Kedua, masalah “Format Politik Islam”. Dalam konteks ini terdapat problem klasik Politik Islam antara aliran “Islamisme” dengam “modernisme” dan “liberalisme-sekularisme”. Khusus parpol Islam juga masih terjebak masalah lama tentang bentuk “aliansi politik” atau “kerjasama politik”, karena ketidakmungkinan atau kesulitan serius untuk lahirnya satu wadah partai politik Islam. Kekuatan politik umat Islam sebagaimana terepresentasikan dalam parpol Islam hasil Pemilu 2019: 171 di DPR (29,26%). Maukah membangun “aliansi strategis” yang dapat mensinergikan kekuatan politik Islam tanpa terjebak pada ekslusivisme, terutama dalam menyuarakan kepentingan besar umat Islam yang bersifat sepesifik: legislasi yang tidak merugikan umat Islam/Rakyat, penguatan aspirasi politik Islam, penguatan ekonomi umat, dan sebagainya.

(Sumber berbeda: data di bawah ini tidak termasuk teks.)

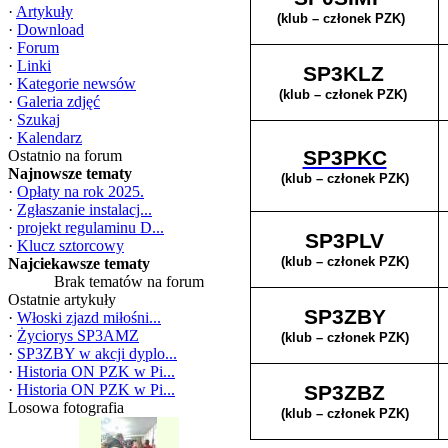
·
Artykuły
(klub – członek PZK)
·
Download
·
Forum
·
Linki
SP3KLZ
·
Kategorie newsów
(klub – członek PZK)
·
Galeria zdjęć
·
Szukaj
·
Kalendarz
SP3PKC
Ostatnio na forum
Najnowsze tematy
(klub – członek PZK)
·
Opłaty na rok 2025.
·
Zgłaszanie instalacj...
·
projekt regulaminu D...
SP3PLV
·
Klucz sztorcowy
(klub – członek PZK)
Najciekawsze tematy
Brak tematów na forum
Ostatnie artykuły
SP3ZBY
·
Włoski zjazd miłośni...
·
Życiorys SP3AMZ
(klub – członek PZK)
·
SP3ZBY w akcji dyplo...
·
Historia ON PZK w Pi...
·
Historia ON PZK w Pi...
SP3ZBZ
Losowa fotografia
(klub – członek PZK)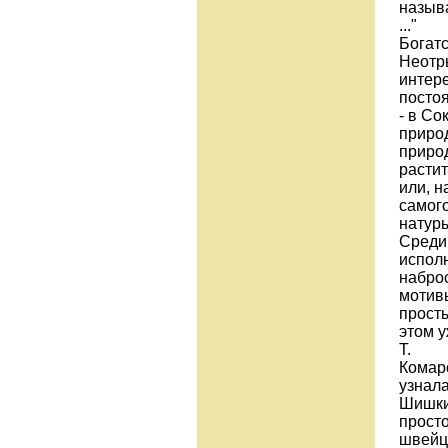
назыв
..."
Богат
Неотры
интере
посто
- в Со
природ
природ
растит
или, н
самог
натур
Среди
испол
набро
мотивы
просты
этом у
Т.
Комар
узнала
Шишкин
просто
швейц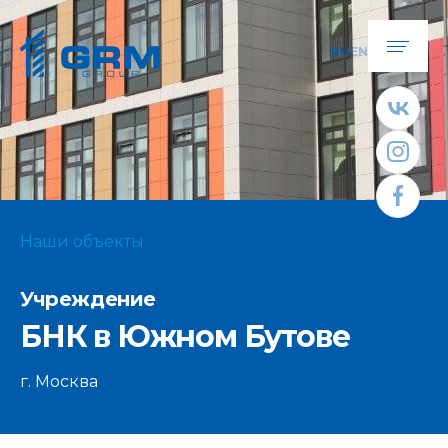
RU
EN
Наши объекты
Учреждение
БНК в Южном Бутове
г. Москва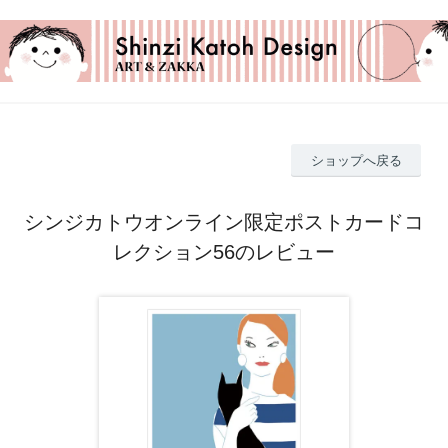
ショップへ戻る
シンジカトウオンライン限定ポストカードコ
レクション56のレビュー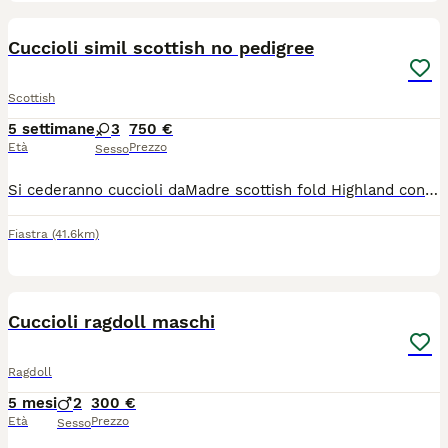
4
Cuccioli simil scottish no pedigree
Scottish
5 settimane
3
750 €
Età
Prezzo
Sesso
Si cederanno cuccioli daMadre scottish fold Highland con pedigree padre british all era di tre mesi con vaccini e sverminazioni eseguite.
Fiastra
(41.6km)
5
Cuccioli ragdoll maschi
Ragdoll
5 mesi
2
300 €
Età
Prezzo
Sesso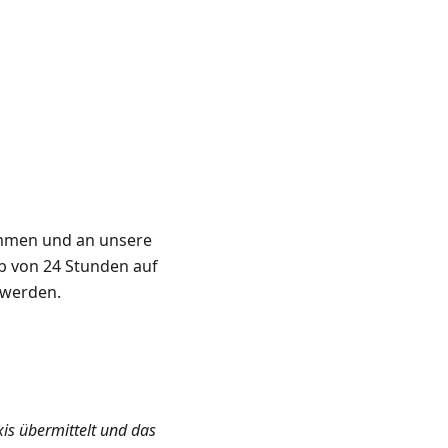
ommen und an unsere
lb von 24 Stunden auf
 werden.
xis übermittelt und das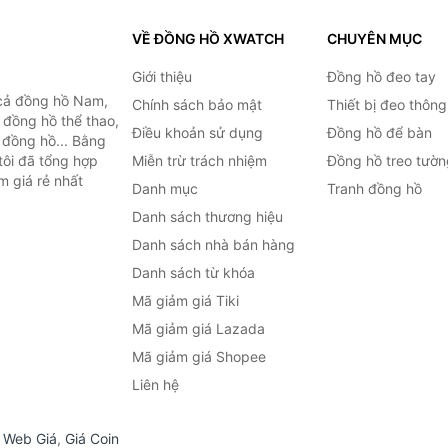
VỀ ĐỒNG HỒ XWATCH
CHUYÊN MỤC
Giới thiệu
Đồng hồ đeo tay
cả đồng hồ Nam,
Chính sách bảo mật
Thiết bị đeo thông
 đồng hồ thể thao,
Điều khoản sử dụng
Đồng hồ để bàn
n đồng hồ... Bằng
tôi đã tổng hợp
Miễn trừ trách nhiệm
Đồng hồ treo tườn
m giá rẻ nhất
Danh mục
Tranh đồng hồ
Danh sách thương hiệu
Danh sách nhà bán hàng
Danh sách từ khóa
Mã giảm giá Tiki
Mã giảm giá Lazada
Mã giảm giá Shopee
Liên hệ
,
Web Giá
,
Giá Coin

Perlu terobosan langkah kolektif semua kekuatan politik Islam menyatukan visi dan langkah strategis politik untuk mewujudkan aspirasi dan kepentingan umat Islam sebagai mayoritas di Negara Kesatuan Republik Indonesia. Dengan tetap berada dalam spirit iknlusif  dalam Bhineka Tunggal Ika jangan sampai umat Islam sebagai penduduk mayoritas laksana orang yang “kesempitan” pakaian, bersamaan dengan itu tumbuh aura Islamofobia di negeri muslim terbesar di dunia ini. Karenanya penting pula  dikembangkan politik Islam yang inklusif serta dibangun relasi cair dengan kekuatan politik nasional lain yang sejatinya juga mayoritas elite dan pendukungnya beragama Islam. Dalam kaitan ini tentu kekuatan politik Islam penting meniscayakan perjuangan politiknya bersifat integratif yang menyatukan keislaman dan keindonesiaan untuk terwujudnya Indonesia yang bersatu, berdaulat, adil, makmur, dan berkeadaban. Di sinilah pentingnya “ijtihad politik baru” dalam dunia politik Islam Indonesia.

Ketiga, masalah  “Visi Keislaman dan Kebangsaan”. Umat Islam secara teologis memiliki cita-cita keumatan dan kebangsaan yang bersifat spesifik seperti terkandung dalam konsep Baldatun Thayyibatun Warabbun Ghafur, Khyaira Ummah, Ummatan Wasatha, Rahmatan lil-‘Alamin, dan sebagainya. Namun bersamaan dengan itu sebagai entitas bangsa umat Islam telah bersepakat menjadikan NKRI yang berdasarkan Pancasila dan berkonstitusi UUD 1945 dengan segala kaitan ketatanegaraan lainnya yang mengikat secara konstitusional. Visi keislaman yang bersifat teologis tersebut penting didialogkan dan menjadi visi kolektif umat Islam Indonesia agar jelas secara ideologis dan tidak bersifat pragmatis belaka dalam berbangsa-bernegara, tanpa terjebak pada ekslusivitas ideologi Islam yang vis a vis dengan NKRI, Pancasila, UUD 1945, dan Bhineka Tunggal Ika.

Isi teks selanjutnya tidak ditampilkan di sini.